WORK ITEM: With the images removed, transcribe the listing that follows exactly.
..........
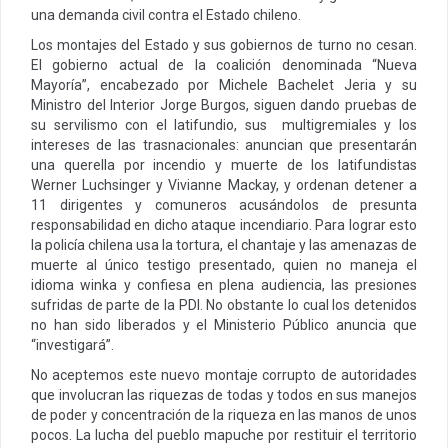
una demanda civil contra el Estado chileno.
Los montajes del Estado y sus gobiernos de turno no cesan.
El gobierno actual de la coalición denominada “Nueva
Mayoría”, encabezado por Michele Bachelet Jeria y su
Ministro del Interior Jorge Burgos, siguen dando pruebas de
su servilismo con el latifundio, sus multigremiales y los
intereses de las trasnacionales: anuncian que presentarán
una querella por incendio y muerte de los latifundistas
Werner Luchsinger y Vivianne Mackay, y ordenan detener a
11 dirigentes y comuneros acusándolos de presunta
responsabilidad en dicho ataque incendiario. Para lograr esto
la policía chilena usa la tortura, el chantaje y las amenazas de
muerte al único testigo presentado, quien no maneja el
idioma winka y confiesa en plena audiencia, las presiones
sufridas de parte de la PDI. No obstante lo cual los detenidos
no han sido liberados y el Ministerio Público anuncia que
“investigará”.
No aceptemos este nuevo montaje corrupto de autoridades
que involucran las riquezas de todas y todos en sus manejos
de poder y concentración de la riqueza en las manos de unos
pocos. La lucha del pueblo mapuche por restituir el territorio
..........
REPLY TO THE EXERCISE:
una demanda civil contra el Estado chileno.
Los montajes del Estado y sus gobiernos de turno no cesan.
El gobierno actual de la coalición denominada “Nueva
Mayoría”, encabezado por Michele Bachelet Jeria y su
Ministro del Interior Jorge Burgos, siguen dando pruebas de
su servilismo con el latifundio, sus multigremiales y los
intereses de las trasnacionales: anuncian que presentarán
una querella por incendio y muerte de los latifundistas
Werner Luchsinger y Vivianne Mackay, y ordenan detener a
11 dirigentes y comuneros acusándolos de presunta
responsabilidad en dicho ataque incendiario. Para lograr esto
la policía chilena usa la tortura, el chantaje y las amenazas de
muerte al único testigo presentado, quien no maneja el
idioma winka y confiesa en plena audiencia, las presiones
sufridas de parte de la PDI. No obstante lo cual los detenidos
no han sido liberados y el Ministerio Público anuncia que
“investigará”.
No aceptemos este nuevo montaje corrupto de autoridades
que involucran las riquezas de todas y todos en sus manejos
de poder y concentración de la riqueza en las manos de unos
pocos. La lucha del pueblo mapuche por restituir el territorio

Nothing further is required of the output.